(The data)
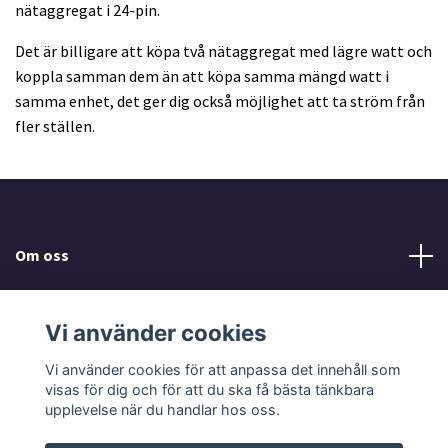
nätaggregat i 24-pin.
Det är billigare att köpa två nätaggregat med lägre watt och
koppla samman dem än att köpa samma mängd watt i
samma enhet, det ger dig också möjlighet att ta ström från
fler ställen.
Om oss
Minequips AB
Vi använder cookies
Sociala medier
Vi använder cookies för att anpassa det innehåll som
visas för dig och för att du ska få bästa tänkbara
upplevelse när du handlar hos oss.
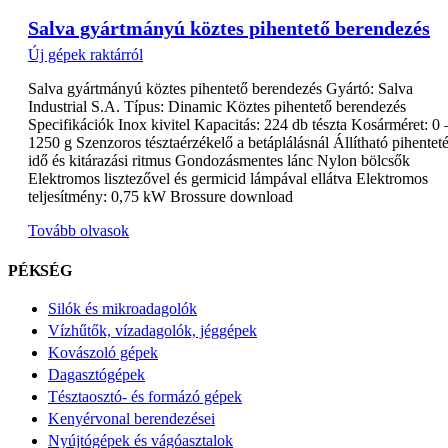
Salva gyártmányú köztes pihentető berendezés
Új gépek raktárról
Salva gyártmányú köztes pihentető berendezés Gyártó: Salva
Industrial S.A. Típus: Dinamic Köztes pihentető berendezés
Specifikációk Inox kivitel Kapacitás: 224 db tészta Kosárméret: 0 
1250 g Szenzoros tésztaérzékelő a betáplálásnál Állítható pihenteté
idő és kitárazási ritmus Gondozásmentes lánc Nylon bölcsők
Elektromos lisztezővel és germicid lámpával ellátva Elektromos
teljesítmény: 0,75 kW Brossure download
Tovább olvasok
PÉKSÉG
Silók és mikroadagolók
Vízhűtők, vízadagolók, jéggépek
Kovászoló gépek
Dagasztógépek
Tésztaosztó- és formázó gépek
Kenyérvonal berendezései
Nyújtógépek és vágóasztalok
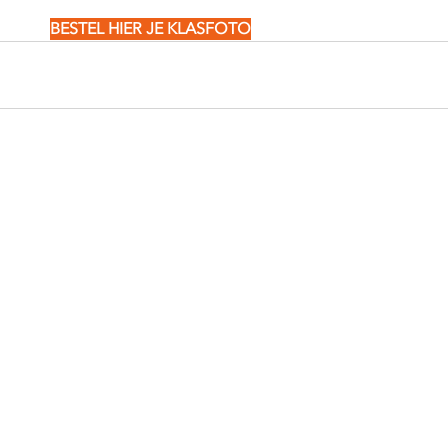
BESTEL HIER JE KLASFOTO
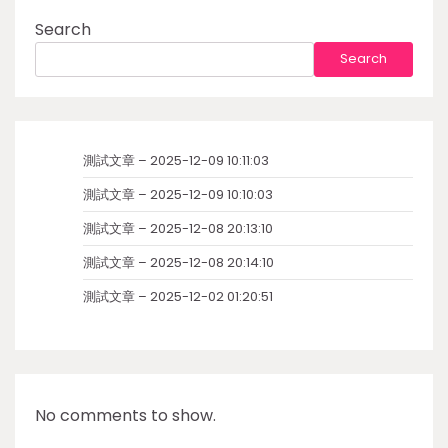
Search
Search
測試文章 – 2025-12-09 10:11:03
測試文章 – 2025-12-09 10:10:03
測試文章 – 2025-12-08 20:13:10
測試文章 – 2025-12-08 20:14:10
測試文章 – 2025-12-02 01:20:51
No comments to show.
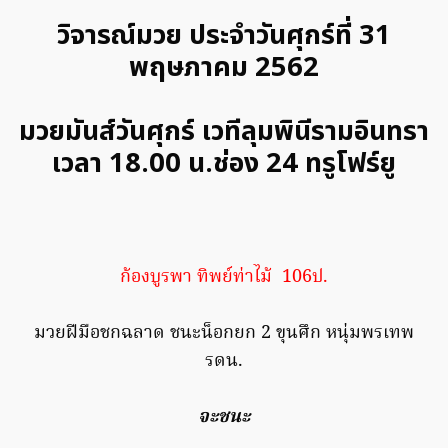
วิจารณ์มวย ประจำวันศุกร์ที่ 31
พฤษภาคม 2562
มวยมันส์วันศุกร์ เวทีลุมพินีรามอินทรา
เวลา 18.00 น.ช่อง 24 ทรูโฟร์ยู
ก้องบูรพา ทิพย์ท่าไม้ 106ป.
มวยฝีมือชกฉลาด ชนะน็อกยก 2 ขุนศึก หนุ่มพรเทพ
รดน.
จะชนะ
(End The data)
(The data)
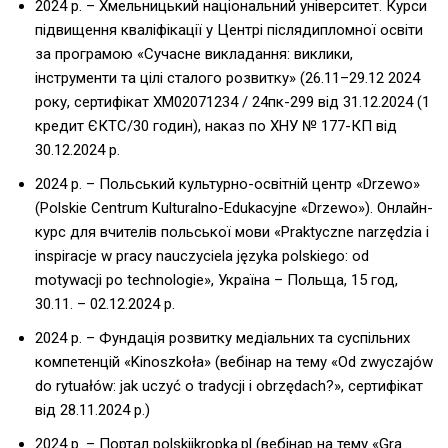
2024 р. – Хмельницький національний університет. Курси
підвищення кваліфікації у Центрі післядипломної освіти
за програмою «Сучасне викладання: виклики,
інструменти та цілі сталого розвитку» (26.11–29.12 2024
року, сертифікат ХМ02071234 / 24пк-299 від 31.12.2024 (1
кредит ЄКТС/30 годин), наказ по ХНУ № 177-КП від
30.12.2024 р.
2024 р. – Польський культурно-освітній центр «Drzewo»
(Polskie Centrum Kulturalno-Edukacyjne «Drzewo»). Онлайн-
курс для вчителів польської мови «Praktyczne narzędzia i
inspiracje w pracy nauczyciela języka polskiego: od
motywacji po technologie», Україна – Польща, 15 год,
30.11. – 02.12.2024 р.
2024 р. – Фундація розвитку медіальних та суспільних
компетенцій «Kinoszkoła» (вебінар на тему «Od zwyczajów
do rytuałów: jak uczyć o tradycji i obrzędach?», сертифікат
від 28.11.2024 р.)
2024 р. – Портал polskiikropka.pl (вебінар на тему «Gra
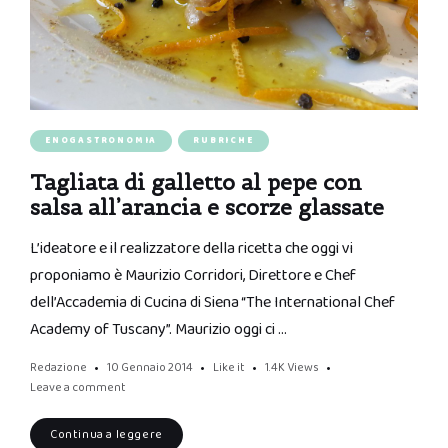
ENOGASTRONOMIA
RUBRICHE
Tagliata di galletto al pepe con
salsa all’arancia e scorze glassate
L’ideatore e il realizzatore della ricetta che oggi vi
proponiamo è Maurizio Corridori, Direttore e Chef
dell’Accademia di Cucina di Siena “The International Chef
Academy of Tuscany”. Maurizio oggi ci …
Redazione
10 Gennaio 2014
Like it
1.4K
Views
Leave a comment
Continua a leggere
(End The data)
(The data)
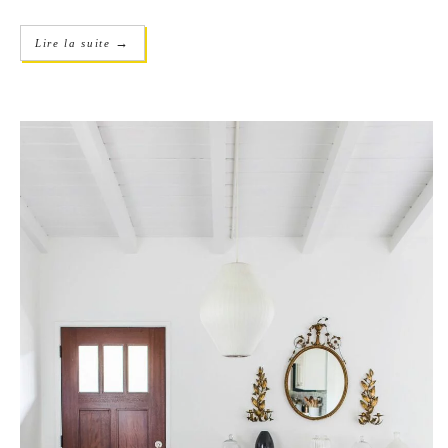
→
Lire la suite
(End The data)
With the line holding "nätaggregat i 24-pin." as the first and the line holding "Vi använder cookies för" as the last, set down that range of the entries above exactly, and nothing else.

# [Response box]
nätaggregat i 24-pin.
Det är billigare att köpa två nätaggregat med lägre watt och
koppla samman dem än att köpa samma mängd watt i
samma enhet, det ger dig också möjlighet att ta ström från
fler ställen.
Om oss
Minequips AB
Vi använder cookies
Sociala medier
Vi använder cookies för att anpassa det innehåll som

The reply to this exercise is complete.